The tensions make for some fascinating moments. And those who guessed the end was near were sort of right. But they would go out with a LOT more bang than whimper with LONG JOHN SILVER, their last studio effort, before the '88 reunion effort (also something of a stylistic grab bag, but certainly not the disaster some of its critics would have you believe it was). LJS is considered by many fans to be the band's fieriest album--with some tracks approaching a kind of proto-punk rawness. One wag once opined that "Eat Starch Mom" was pretty much Grace Slick meets the Stooges. Point being, the band's collective creative juices had hardly DRIED up by the time they BROKE up. All the group's members would go on to do good work in the future. It may have been tempting for critics to talk about the Airplane "crashing in burning." But the truth was less dramatic, and not nearly such good copy. They basically just went their separate ways.
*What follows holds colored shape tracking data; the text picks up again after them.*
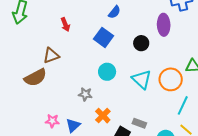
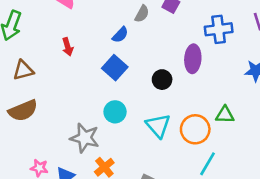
blue semicircle: (114, 12) -> (120, 35), moved
brown triangle: (51, 56) -> (23, 70), moved
gray star: (85, 94) -> (85, 138), size x1.6

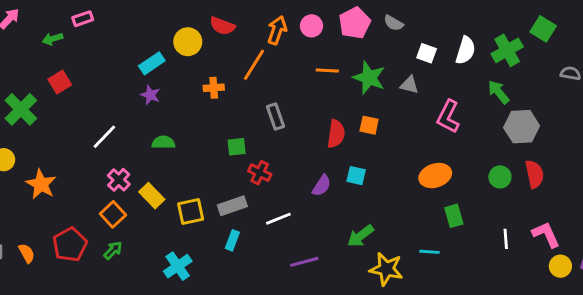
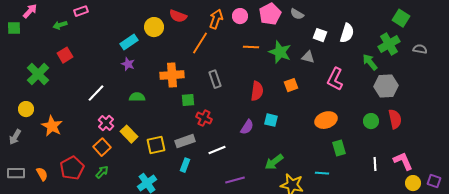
green cross: (507, 50) -> (389, 44), moved
orange cross: (214, 88) -> (172, 75), moved, size x1.6
orange square: (369, 125) -> (291, 85), moved, turned -32

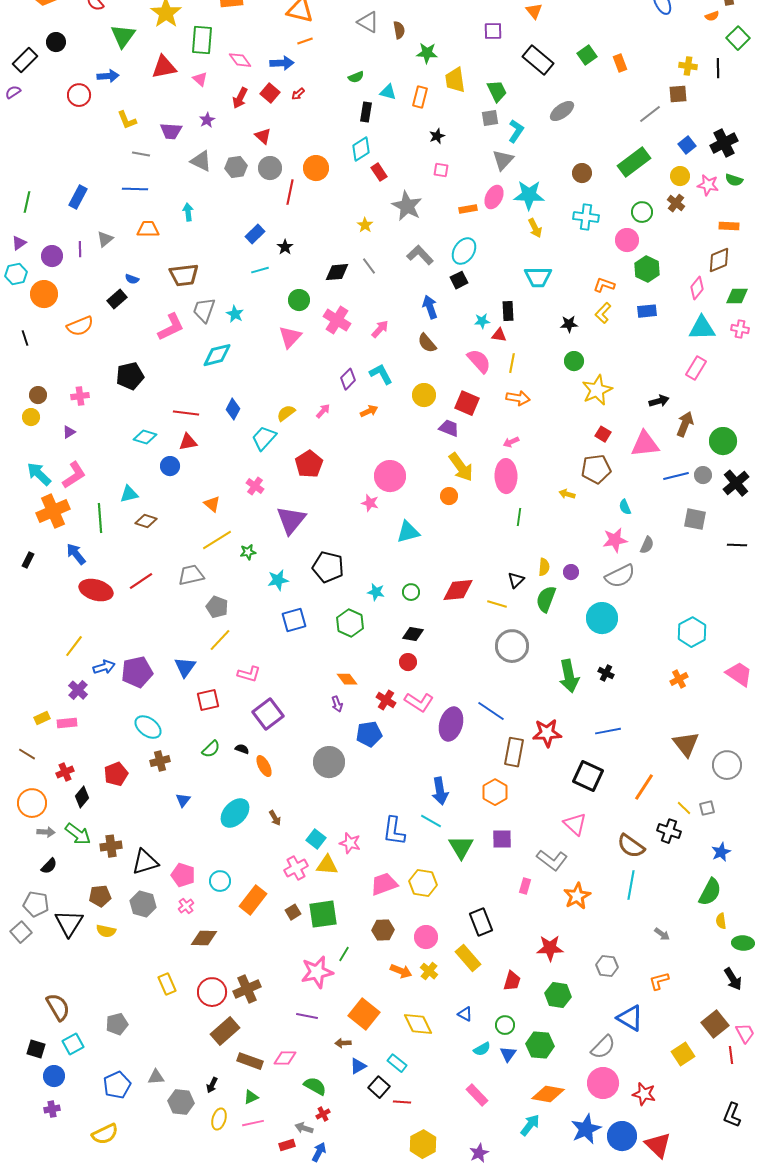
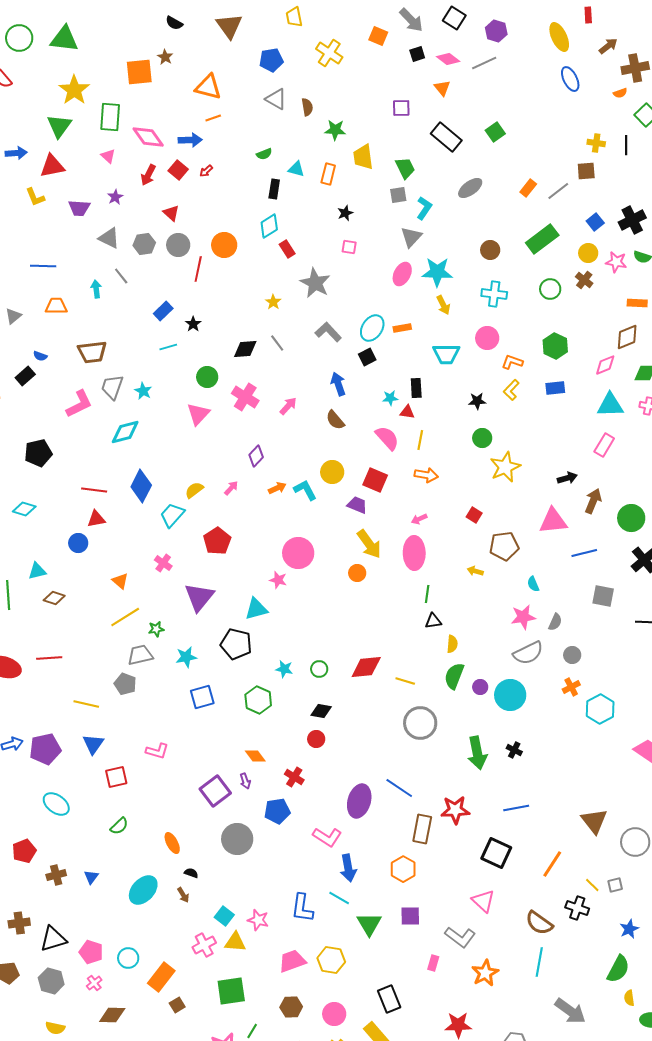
green triangle: (123, 36) -> (59, 126), moved
pink diamond: (240, 60) -> (148, 137), size x1.4
orange rectangle: (620, 63) -> (528, 188), moved, turned 60
red triangle: (164, 67) -> (52, 166), moved
gray line: (141, 154) -> (121, 276), moved, turned 42
orange rectangle: (468, 209) -> (402, 328), moved
pink circle: (627, 240) -> (487, 338), moved
pink diamond: (697, 288) -> (605, 365), turned 30
cyan L-shape: (381, 374) -> (305, 490), moved
blue diamond: (233, 409) -> (141, 486), size x1.5
red square: (603, 434) -> (474, 515), moved
cyan diamond: (145, 437) -> (24, 509), moved
gray circle: (703, 475) -> (572, 655), moved
cyan triangle: (408, 532) -> (256, 609), moved
purple circle: (571, 572) -> (480, 687), moved
gray trapezoid: (191, 575) -> (140, 655), moved
black triangle: (516, 580) -> (433, 621), moved, turned 36
red line: (141, 581) -> (49, 658), turned 30
yellow line: (220, 640) -> (86, 704), moved, turned 60
orange cross: (679, 679) -> (571, 687), moved
pink L-shape: (419, 702) -> (327, 837), moved
purple square: (268, 714) -> (215, 791), moved
black semicircle: (242, 749) -> (191, 873), moved
brown cross: (160, 761) -> (56, 875), moved
brown square: (293, 912) -> (177, 1005), moved
yellow semicircle: (106, 931) -> (55, 1028), moved
gray arrow: (662, 934) -> (570, 1011), size x2.0

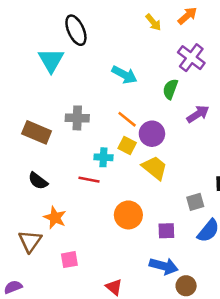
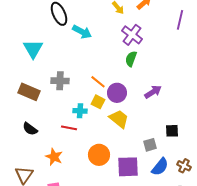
purple cross: (191, 58) -> (132, 35), moved
cyan triangle: (51, 60) -> (33, 49), moved
cyan arrow: (124, 75) -> (82, 32), moved
purple arrow: (198, 114) -> (153, 92), moved
orange star: (55, 218) -> (54, 157), moved
purple square: (166, 231) -> (128, 167), size x1.6

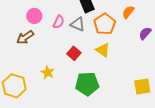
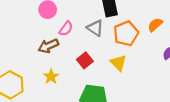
pink semicircle: (59, 22) -> (66, 29), moved
brown arrow: (25, 37) -> (48, 46), moved

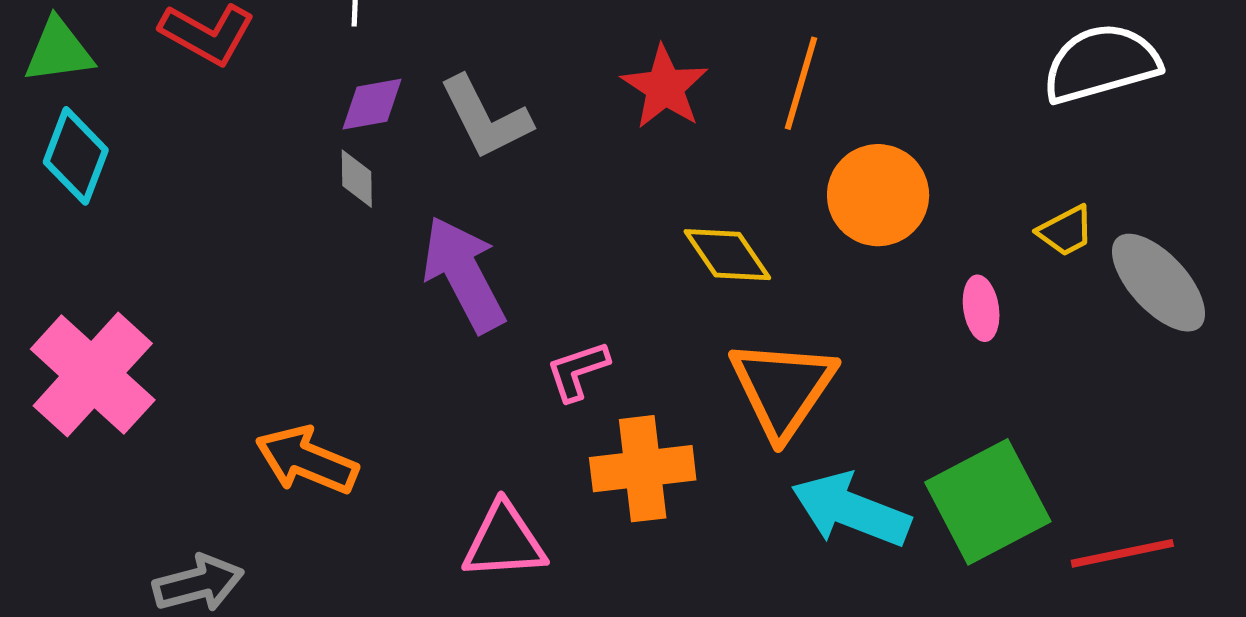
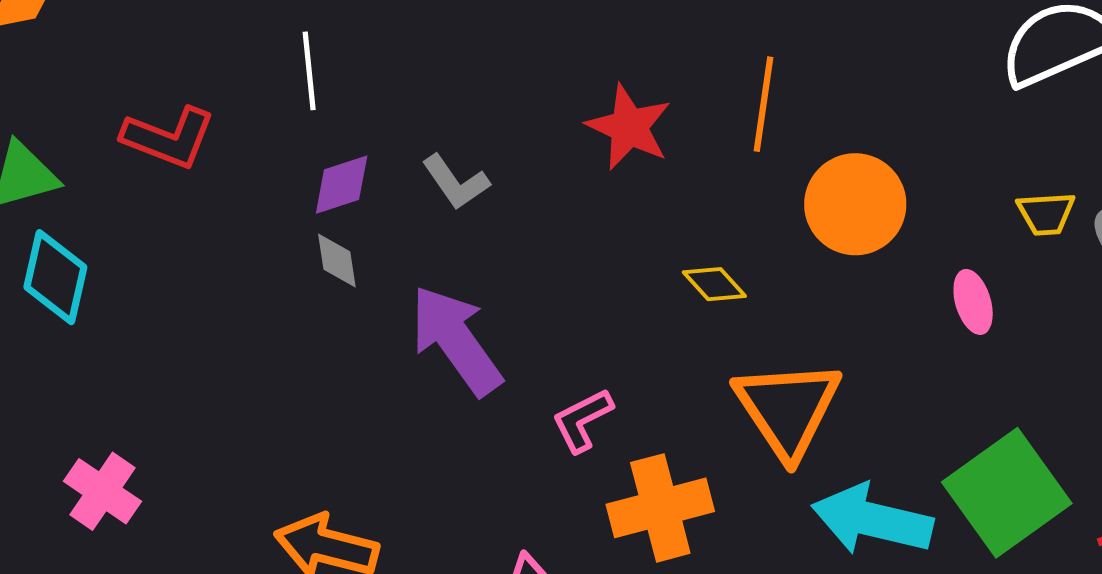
gray L-shape: (485, 118) -> (456, 182), size x0.7
yellow trapezoid: (1066, 231) -> (1046, 214), turned 32
yellow diamond: (727, 255) -> (714, 284), size x0.7
pink cross: (93, 375) -> (103, 491), size x0.6

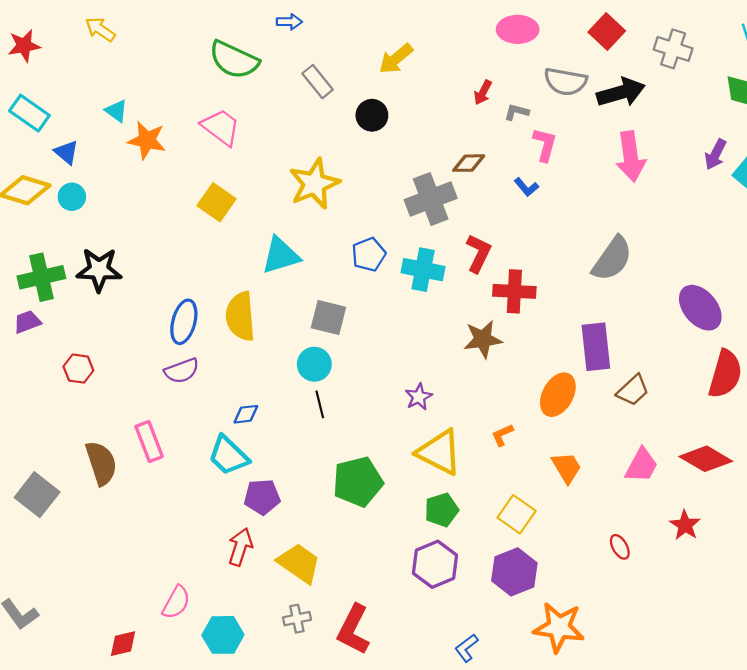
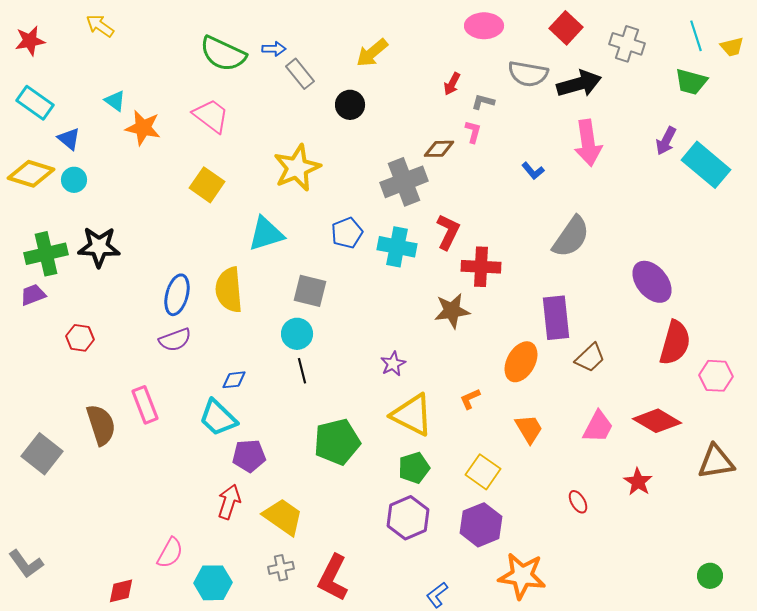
blue arrow: (289, 22) -> (274, 49), moved
pink L-shape: (545, 145) -> (473, 132), moved, size x0.7
blue L-shape: (526, 187) -> (533, 171), moved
5 of 5 found the following review helpful:
Great value, budget package, lacks mastering info Aug 17, 2008 Given that both Bark and Long John Silver are out of print in the U.S. (as I write this)and being offered only at inflated prices, this reasonably priced "two-fer" from U.K.'s Evangeline label is most welcome. There are plenty of reviews of the two albums on the individual album sites; what you probably want to know is the source of the master for this version. Unfortunately, the budget packaging offers not a clue, other than that it was licensed from Sony BMG. I could only compare selected cuts on these albums with the same cuts mastered by Bill Lacey on "Jefferson Airplane Loves You" (1992) and can report that the new discs are notably less muddy and offer a much enhanced high end. They sound like they could be 2000-era masters, but whether they will please hard core audiophiles, I can't say. I no longer owned these discs on either LP or CD, so, for the price, I'm satisfied, unless and until Sony BMG comes up with reasonably priced new releases that reproduce the original brown bag and cigar box packaging. Let me add that listening to the entire Long John Silver album after a gap of perhaps 34 years was a revelation. An album I recalled as being mediocre suddenly came alive with a vocal and instrumental ferocity that (double tracking aside) seemed almost like JA at their "live" best. If only "Feel So Good" on Bark were replaced with the extended version found on "JA Loves You!" I would give this compilation 5 stars if it wasn't for the lack of mastering info and the budget packaging.